You can expect India’s e-commerce market to grow to $120.1 billion over the next five years. As businesses turn online, we demystify the shipping hassles of millions of sellers so they can focus on growing their business. At Shiprocket, we witness over lacs of shipments daily with an average seller processing more than a dozen orders per day on our platform.
Sellers usually ship multiple orders at once by uploading a CSV file with details of all their orders. It does work like a charm. However, we felt an ardent need to vastly improve the end-user experience of the entire process. Additionally, the overhead of the entire process on our system was an equally disturbing sight for our engineers.
This compelled our engineering team to find a more optimal solution. So we decided to revisit this problem to solve it more intuitively for our users. In this post, I’ll walk you through how and why we used web sockets for processing bulk operations on Shiprocket.
A Primer on Polling
Currently, any bulk operations performed on the Shiprocket India panel uses a technique called Long Polling or Client Side Pull. Polling mimics a bidirectional communication between the client and the server on a web application. Here’s a quick refresher on what it is.
The client makes a request to the server and the server stalls this request until it’s ready to respond. When the server responds back with data, the client immediately sends a new request, and so on.
This allows you to inform your users of the ongoing process under the hood.

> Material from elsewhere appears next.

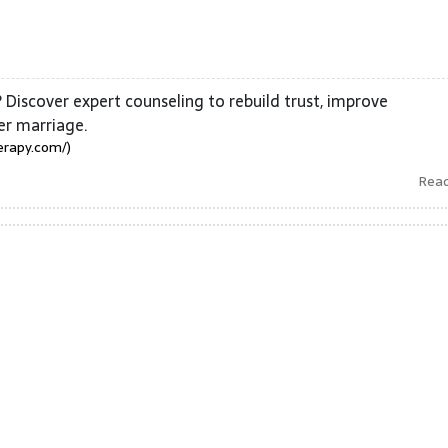
 Discover expert counseling to rebuild trust, improve
er marriage.
erapy.com/)
Rea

As a result, you’re able to create a more engaging experience for your users. Since you only make the next request once you get back the response from the previous one, you also minimize a lot of unnecessary load on the server.
Polling Did a Decent Job
When a seller uploads multiple orders, our frontend makes an HTTP request to our server to process a batch of orders. Consequently, we display a popup that presents the real-time progress of that process.
As the server starts processing this batch of orders, the frontend makes a request to another endpoint. This request tracks the status of the current batch of orders. When the server receives this request, it establishes a polling connection with the client. Here’s a glimpse of a function that handles this on our frontend:
//Use Polling to check the status of the bulk operation
function checkUploadStatus() {
//Call our service for checking the status
Service.checkUploadStatus(url)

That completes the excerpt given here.